リンダ・山本似のSさんが、私が出勤する度に、毎回毎回、店の中で私を呼び出しては、あの言葉を私に小声で言い出すのだ。



いい?〇〇ちゃん?
今に、絶対に、悪いことが、
〇〇ちゃんに、必ず、
起きるから!!!
いい?
絶対よ、絶対!!!

そう、言われ続けて、私は何も言い返す事は出来なかった。
仕事場での上司。そういう立場もある。他の従業員からは特別Sさんは嫌われてはいなかった。みんなはただ、派手目なおばさん位にしかSさんの事を思ってなかった(はずだ)。
私は、その頃もそうだが、物事をハッキリ言う方である。
ただ、ウザイのには、面倒くさいから、相手にしなきゃいい、っていうのがあるので、言いたいのには言わせておけばいいや!という考えがある。
だから、しつこいを通り越して、無限ループまるでメビウスの輪じょうたいで、言いまくって来るSさんの言葉も、段々、聞いてるうちに変な「慣れ」が出てきてしまっていた。

「〇〇ちゃ~ん、ちょっといいかしら?」
ほら、まただよ。
「・・・・(ため息)。なんですか?・・・・」
と、Sさんのとこに行けば、辺りを見渡してから、笑顔で、笑顔であの言葉を言うのだ。
(またかよ・・・。いい加減にしたら?)と内心思いながら、聞かされていた。そんなヒマあったら、お前仕事しろよな!と思いつつ。

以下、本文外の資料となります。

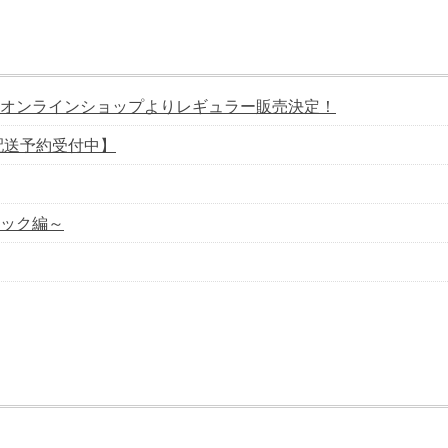
オンラインショップよりレギュラー販売決定！
配送予約受付中】
ック編～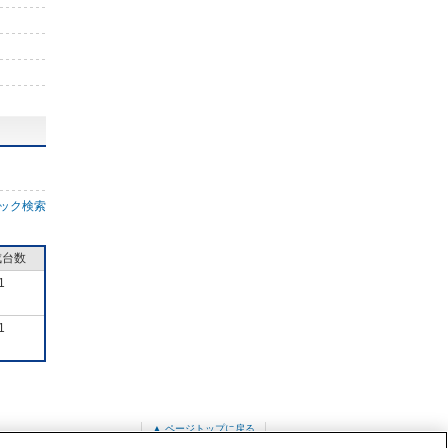
ック検索
成台数
1
1
▲ ページトップに戻る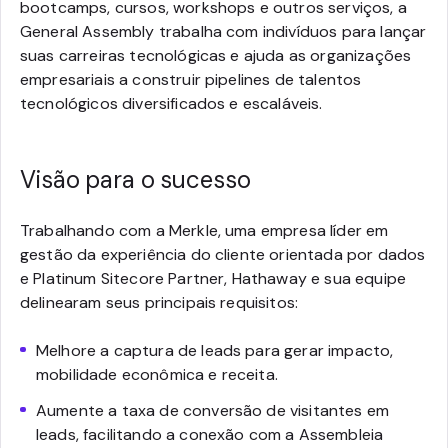
bootcamps, cursos, workshops e outros serviços, a
General Assembly trabalha com indivíduos para lançar
suas carreiras tecnológicas e ajuda as organizações
empresariais a construir pipelines de talentos
tecnológicos diversificados e escaláveis.
Visão para o sucesso
Trabalhando com a Merkle, uma empresa líder em
gestão da experiência do cliente orientada por dados
e Platinum Sitecore Partner, Hathaway e sua equipe
delinearam seus principais requisitos:
Melhore a captura de leads para gerar impacto,
mobilidade econômica e receita.
Aumente a taxa de conversão de visitantes em
leads, facilitando a conexão com a Assembleia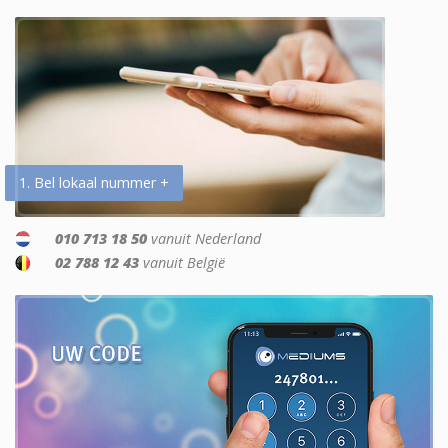
1. Bel lokaal nummer +
010 713 18 50
vanuit Nederland
02 788 12 43
vanuit België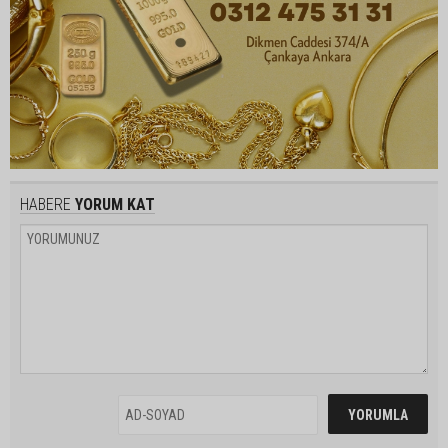
HABERE
YORUM KAT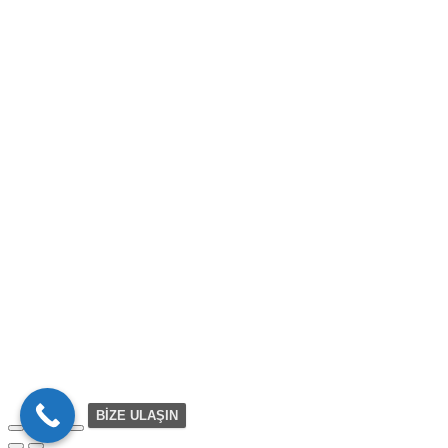
BİZE ULAŞIN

半年以上、そんな事が仕事に行けばずっと続いていたある日だった。

Sさんがお客様と何やら、賑やかな話っぷりで、一緒に私のいる方に来るではないか。
なんだ?と思いながら、そのお客様を見たら!なんと、私が「見学」と称して連れられて行った時に、一緒に行ったおばあさんの信者ではないか!
あの日以来、店にも来なくて、なんで今頃来た?と思っていたら、ふと、車中であのおばあさん信者が、Sさんが前に働いていた薬屋での話をしていたのを思い出してしまったのだった。
あの、おばあさん信者は、Sさんが以前働いていた薬屋に「客」の振りをして、行って経営者に「きつねが憑いていた」と言っていた。
それを思い出したのだった。

そうか・・・。私にも何かが憑いているって、Sさんに言うために来たのか?

おもしろい!

いいんじゃないの。とことん見てちょうだいよ!と強気で私は、普段と変わらずに仕事をし続けた。

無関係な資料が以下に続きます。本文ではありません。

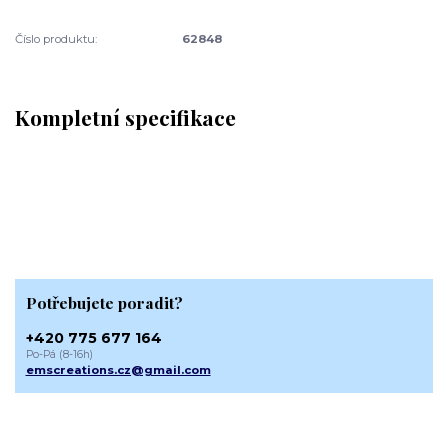
Číslo produktu:
62848
Kompletní specifikace
Potřebujete poradit?
+420 775 677 164
Po-Pá (8-16h)
emscreations.cz@gmail.com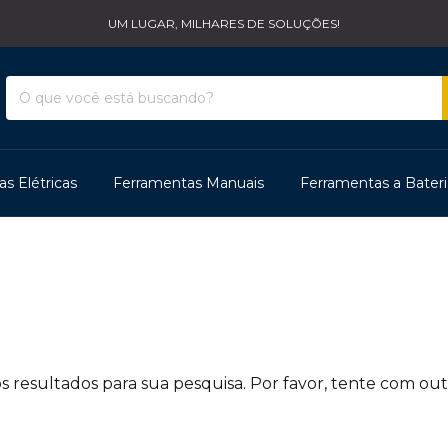
UM LUGAR, MILHARES DE SOLUÇÕES!
s Elétricas
Ferramentas Manuais
Ferramentas a Bateri
 resultados para sua pesquisa. Por favor, tente com outro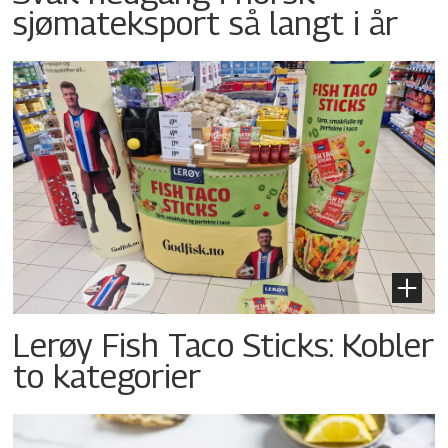
sjømateksport så langt i år
Lerøy Fish Taco Sticks: Kobler
to kategorier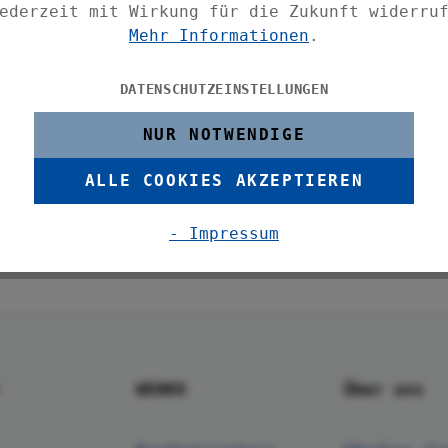
ederzeit mit Wirkung für die Zukunft widerru
Mehr Informationen
.
DATENSCHUTZEINSTELLUNGEN
NUR NOTWENDIGE
ALLE COOKIES AKZEPTIEREN
- Impressum
WENKO
Über uns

「いらっしゃいませ」程度しか、私は言わなかったが、二人はじろりと私を見まくっていた。何かコソコソ喋っていたので、多分、何かがあの子には憑いているよ、とか、言ってんだろうなぁ、と思いながら、さっさと帰れこの、ばばあ!と思いつつ棚にPOPを貼り付けていた。

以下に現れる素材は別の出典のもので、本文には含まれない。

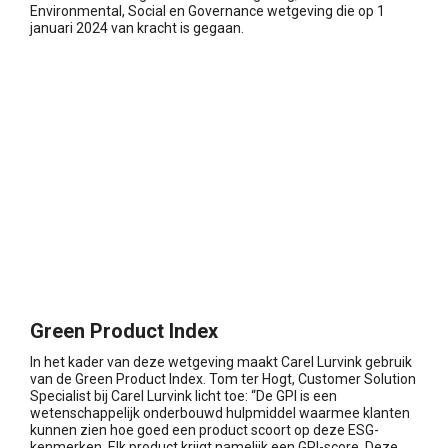
Environmental, Social en Governance wetgeving die op 1
januari 2024 van kracht is gegaan.
Green Product Index
In het kader van deze wetgeving maakt Carel Lurvink gebruik
van de Green Product Index. Tom ter Hogt, Customer Solution
Specialist bij Carel Lurvink licht toe: “De GPI is een
wetenschappelijk onderbouwd hulpmiddel waarmee klanten
kunnen zien hoe goed een product scoort op deze ESG-
kenmerken. Elk product krijgt namelijk een GPI-score. Deze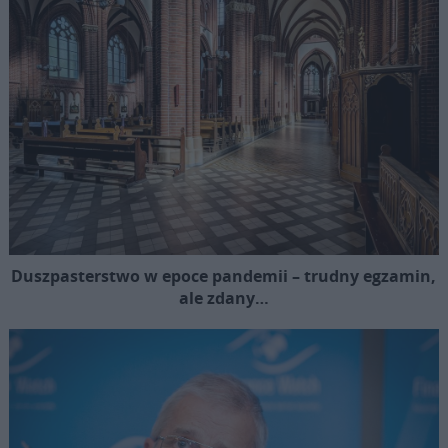
Duszpasterstwo w epoce pandemii – trudny egzamin,
ale zdany…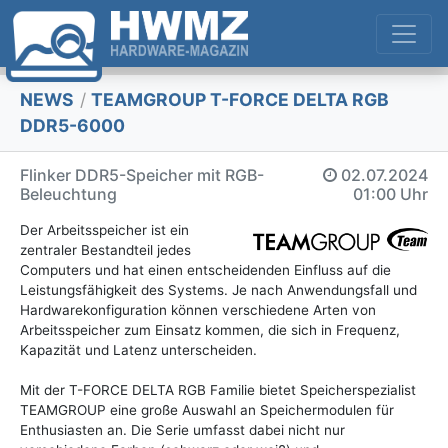
NEWS
/
TEAMGROUP T-FORCE DELTA RGB
DDR5-6000
Flinker DDR5-Speicher mit RGB-
02.07.2024
Beleuchtung
01:00 Uhr
Der Arbeitsspeicher ist ein
zentraler Bestandteil jedes
Computers und hat einen entscheidenden Einfluss auf die
Leistungsfähigkeit des Systems. Je nach Anwendungsfall und
Hardwarekonfiguration können verschiedene Arten von
Arbeitsspeicher zum Einsatz kommen, die sich in Frequenz,
Kapazität und Latenz unterscheiden.
Mit der T-FORCE DELTA RGB Familie bietet Speicherspezialist
TEAMGROUP eine große Auswahl an Speichermodulen für
Enthusiasten an. Die Serie umfasst dabei nicht nur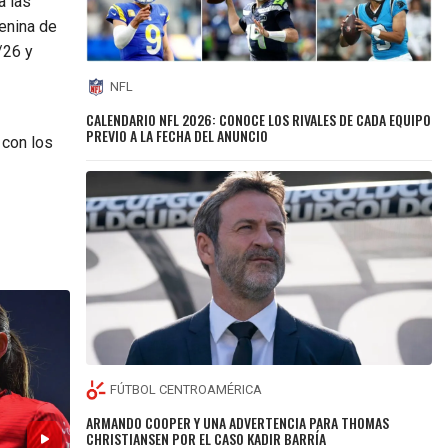
a las
enina de
/26 y
NFL
CALENDARIO NFL 2026: CONOCE LOS RIVALES DE CADA EQUIPO
PREVIO A LA FECHA DEL ANUNCIO
 con los
FÚTBOL CENTROAMÉRICA
ARMANDO COOPER Y UNA ADVERTENCIA PARA THOMAS
CHRISTIANSEN POR EL CASO KADIR BARRÍA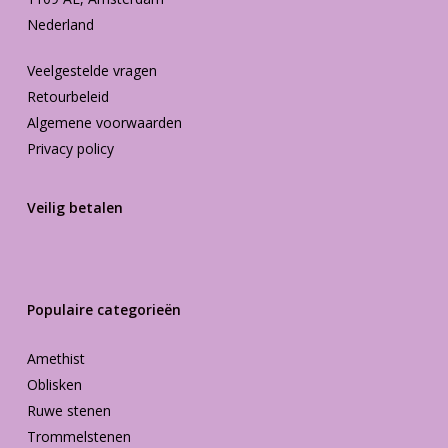
Nederland
Veelgestelde vragen
Retourbeleid
Algemene voorwaarden
Privacy policy
Veilig betalen
Populaire categorieën
Amethist
Oblisken
Ruwe stenen
Trommelstenen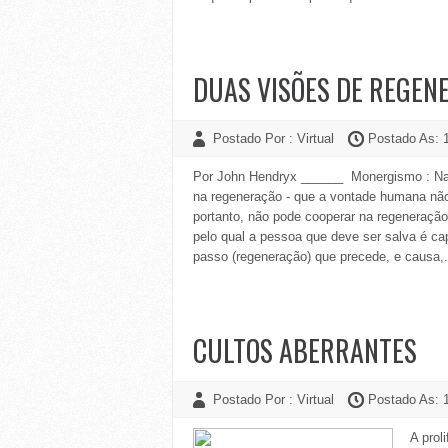
DUAS VISÕES DE REGEN
Postado Por : Virtual
Postado As: 
Por John Hendryx ______ Monergismo : Na te
na regeneração - que a vontade humana não
portanto, não pode cooperar na regeneraç
pelo qual a pessoa que deve ser salva é cap
passo (regeneração) que precede, e causa,.
CULTOS ABERRANTES
Postado Por : Virtual
Postado As: 
A proli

その頃から、Sさんは言葉でだけじゃなくて、仕事でも私にあからさまな態度を取るようになってきていた。
納品が来て、品出しをしようとオリコンから商品を出すと、私の抱えてる腕から、ぱっと取り上げて自分が出し始める。
だったら、まだ他にも出していない商品が入ったオリコンがあるんだもん、そっちを自分が出せばいいんじゃないの?
そのほうが、効率良く仕事を進められるし、普通はそうだよね。

でも、あの頃からSさんはそうじゃなかったのだ。
私から仕事を奪う、という事に楽しみを感じ出したようなのだ。
品出しだけではない、ほかの仕事でもSさんは私から、仕事を奪う、という行為をするようになってきた。
そのくせ、ドリンク剤などめちゃくちゃ重たい商品が納入されると、それを倉庫に一旦しまうのだが、そういう事はやらない。
60本入のケースで何十ケースと入るから、1ケースは大体20-30kg位はあるだろうか。
重たいものは奪わない。かと言って毎日納入される、というのでもなかったので、段々、私のやる仕事が無くなってきつつあったのだった。

今だったら、立派なパワハラだよね?

とうとう、私も今で言うとこの、キレかかってしまって、テナントで入っていた酒屋さんのおばちゃんに相談したのだった。
このおばちゃんとは、当時から仲良くしてて、店でも良くしてもらっていた。Tさんという。
「ねぇ、ねぇ、Tさん。聞いてくださいよ。実は私Sさんにかなり、嫌がらせされてんですよ。どうすればいいんですかね?」
と、聞いてみた。
すると、Tさんは
「こっから、見えてたよ」と言った。
「ありゃぁ、酷いね。あれに呼ばれて、棚の方に〇〇ちゃんが行くのも見てたよ。でさ、〇〇ちゃんが嫌な顔に変わるから、いい話されてないなって、思ってたんだよ。〇〇ちゃん、ちゃんと仕事してるのに、なんで、ああ、毎日呼ばれてるのか不思議だったんだよねぇ」
そう、Tさんは言った。
見てる人がいてくれた!助かった!
「実は・・・」と私はTさんに、一連の宗教への「見学」が実は「入信」で、ぼったくられたお金の事、それと引き換えに渡された「セット」の事、それを返したらこういう仕打ちの連日、というのをガーーーーッとまくし立てて、喋ってしまった。

「ほんとうに?ほんとうなのかい?あのSさんが?」
Tさんはびっくりしていた。
「本当なんです!」力を込めて私は言った。
「ここだけの話だよ。私はあのSさんが大っ嫌いなんだよ。薬売ってるのに、あの派手な格好。段々、派手になってるだろ?まるでスナックで働いてる人みたいじゃないか。ここは薬を売ってる店だろ?あれは、男でも出来たんじゃないかね」
お・・・おとこ?さあ?そこまでは、わからん!私は笑いそうになったけど、うんうん、と頷いて聞いていた。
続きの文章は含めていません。